On Sunday 11/24 the Virginia Bicycling Federation held our annual meeting, at REI in Richmond. We do this in November, to elect our board and officers, and start planning for the legislative session, which starts the second week of January. We usually have a speaker or two as well — this time Stephen Read PE, manager of VDOT’s Highway Safety Improvement Program, and Richmond 2015′s Tim Miller.
Present on Sunday were VBF board members Champe Burnley, Bud Vye, Tom Bowden, Sheryl Finucane, Matt O’Toole, Joe Morgan, Michael Gilbert, Greg Rollins and Mark Blacknell; also Heather Barrar, a Chesterfield County planner; cycling history author Thomas Houff (On Richmond’s Wheel); VBF members Jim Lee and Debbie Anderson; and of course, Stephen Read PE and Tim Miller.
Stephen Read came to acquaint us with VDOT’s Highway Safety Improvement Program (HSIP), and funding opportunities for bike-ped safety. While general highway safety numbers have been staying about the same, bike-ped crashes, severe injuries and fatalities have been increasing. HSIP funding is ruled by benefit-cost (through the “Crash Modification Clearinghouse”), and bike-ped projects offer more bang for the buck. So opportunities for bike-ped safety funding may be increasing, especially with total HSIP money having increased. Mr. Read’s presentation was thorough in explaining crash types, and their preferred “fixes” — great knowledge to have when appealing to decision makers. There were too many details to go into here — hopefully we’ll do that in another article — but here are Mr. Read’s slides:
Tim Miller was next with a Richmond 2015 progress report, the latest news being the launch of Charter 2015, a program to encourage bike-friendly businesses. This, along with Societe 2015, the business engagement program, should help push Virginians toward becoming a Top Ten Bicycle Friendly State (currently #16) in time for the 2015 World Championships. This event has been an important rallying point to meet bike advocacy goals, and complete high-profile bike-ped projects such as the Virginia Capital Trail, the new IMBA Ride Center at Pocahontas State Park, and 80 miles of bikeways within the city of Richmond.
It was great having Thomas Houff there with his cycling history book, On Richmond’s Wheel, another Richmond 2015 project that was launched on Kickstarter.
We intended to elect Tim Miller to our Board, which we did, after taking care of some business and approving our last meeting’s minutes.

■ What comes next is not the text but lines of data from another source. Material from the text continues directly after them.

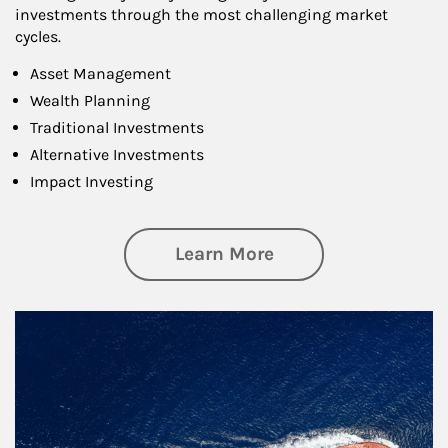
investments through the most challenging market
cycles.
Asset Management
Wealth Planning
Traditional Investments
Alternative Investments
Impact Investing
about Investing
Learn More
Article Image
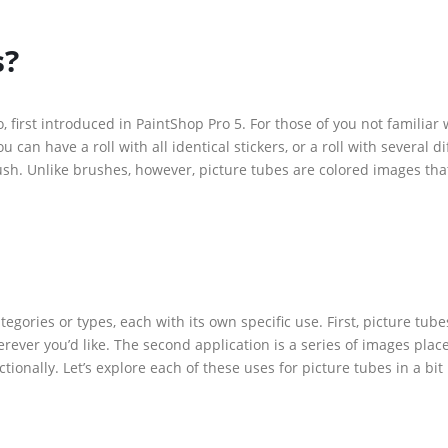
s?
 first introduced in PaintShop Pro 5. For those of you not familiar 
u can have a roll with all identical stickers, or a roll with several d
ush. Unlike brushes, however, picture tubes are colored images tha
egories or types, each with its own specific use. First, picture tub
ever you’d like. The second application is a series of images plac
tionally. Let’s explore each of these uses for picture tubes in a bi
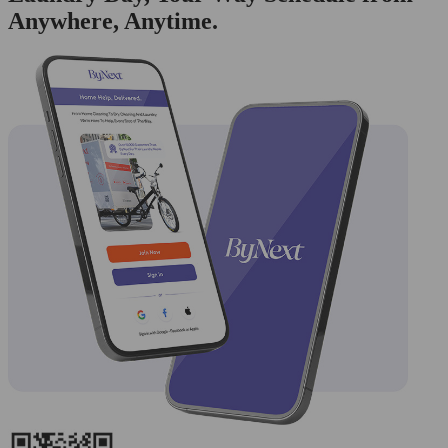
Anywhere, Anytime.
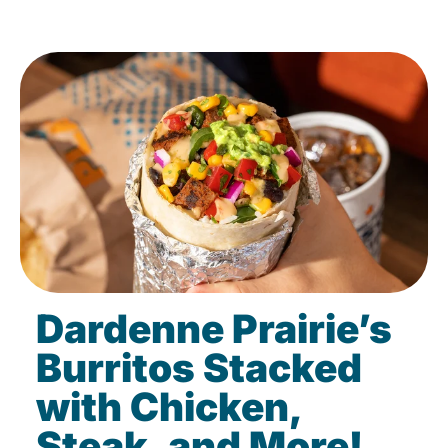
Dardenne Prairie’s
Burritos Stacked
with Chicken,
Steak, and More!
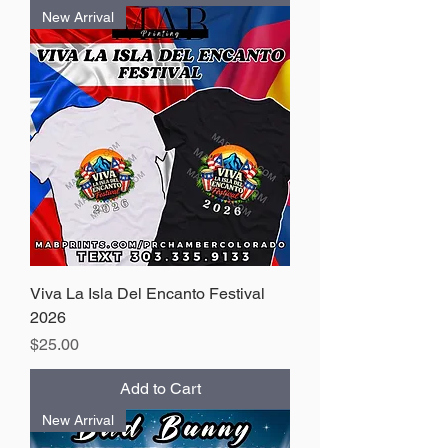
New Arrival
Viva La Isla Del Encanto Festival
2026
Price
$25.00
Add to Cart
New Arrival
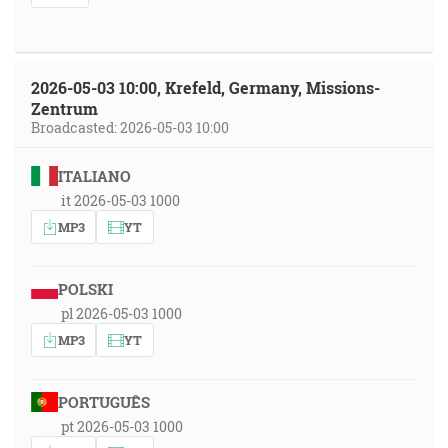
2026-05-03 10:00, Krefeld, Germany, Missions-
Zentrum
Broadcasted: 2026-05-03 10:00
ITALIANO
it 2026-05-03 1000
MP3
YT
POLSKI
pl 2026-05-03 1000
MP3
YT
PORTUGUÊS
pt 2026-05-03 1000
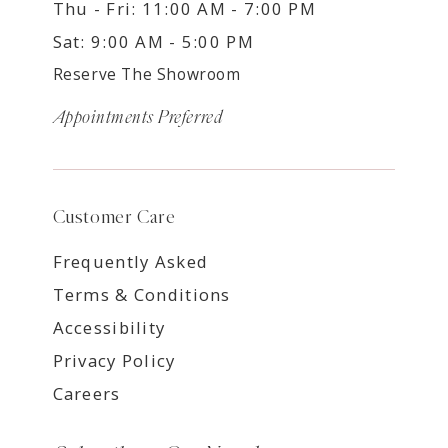
Thu - Fri: 11:00 AM - 7:00 PM
Sat: 9:00 AM - 5:00 PM
Reserve The Showroom
Appointments Preferred
Customer Care
Frequently Asked
Terms & Conditions
Accessibility
Privacy Policy
Careers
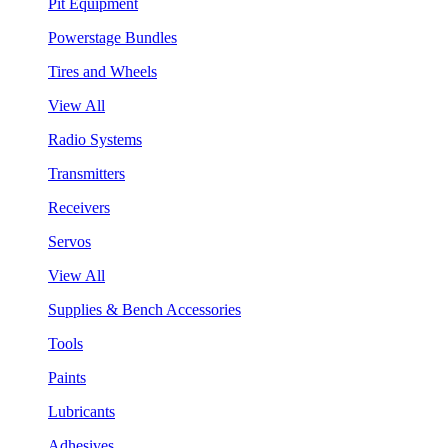
Pit Equipment
Powerstage Bundles
Tires and Wheels
View All
Radio Systems
Transmitters
Receivers
Servos
View All
Supplies & Bench Accessories
Tools
Paints
Lubricants
Adhesives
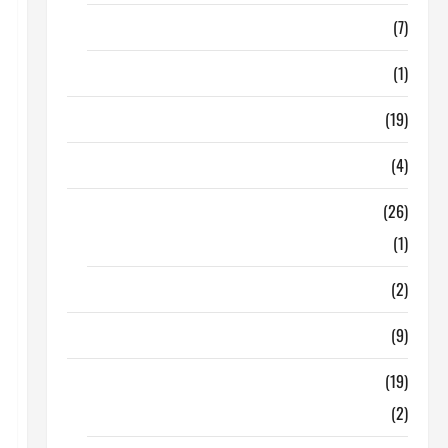
Finance
(7)
Insurance
(1)
Education
(19)
Entertainment
(4)
Health Tips
(26)
Dental Care
(1)
Fitness
(2)
Home & Family
(9)
Lifestyle
(19)
Fashion
(2)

Along with Tim Miller, we also elected BikeArlington’s Zanna Worzella, and Laura Pyle, an attorney from Staunton. Welcome to our new board members!
With that accomplished, we moved on to committee reports. Here are the most important points:
- We’re continuing to work with Amtrak on getting roll-on service, helping to form a national task force, along with Adventure Cycling Association, the Allegheny Trail Alliance and others. Remember, the routes serving Virginia also serve other states. Amtrak provides the service that all these states specify and pay for. For Virginia to specify roll-on service, we need to write to the CTB before Dec. 6.
- Led by Joe Morgan, much work has been done on long-distance routes — USBR 76 and USBR 1, the new USBR 50 and the proposed USBR 11. We need to get the story out about this, and renew or develop MOUs with the East Coast Greenway, Adventure Cycling Assn. and IMBA.
- We’ve been offering a commemorative pin for having ridden all of USBR 76 in Virginia. We’re working to improve the application process in time for next season. In the meantime, if you’ve ridden the whole route and would like a pin, please let us know!
- We’ve done some successful light giveaways, and are working on providing resources for others to do their own.
- We’re encouraging each other, and you, to write about biking issues in mainstream press, and advocacy issues in bike press. For example, Mark Blacknell’s articles in Arlington Patch, and Tom Bowden’s articles in Commute By Bike.
- We’re working on finding good patrons and strategies for the three pieces of legislation that we know we will be pushing in 2014 (opportunities for others may or may not materialize):
- Three foot passing (change from Virginia’s current two feet)
- Following cyclists too closely
Read more in Bud’s Fall 2013 Advocacy Report.
Finally, we’re planning a Virginia Bike Summit on Thursday evening, Jan 9 in Richmond, at the beginning of the legislative session, to organize support of bike legislation.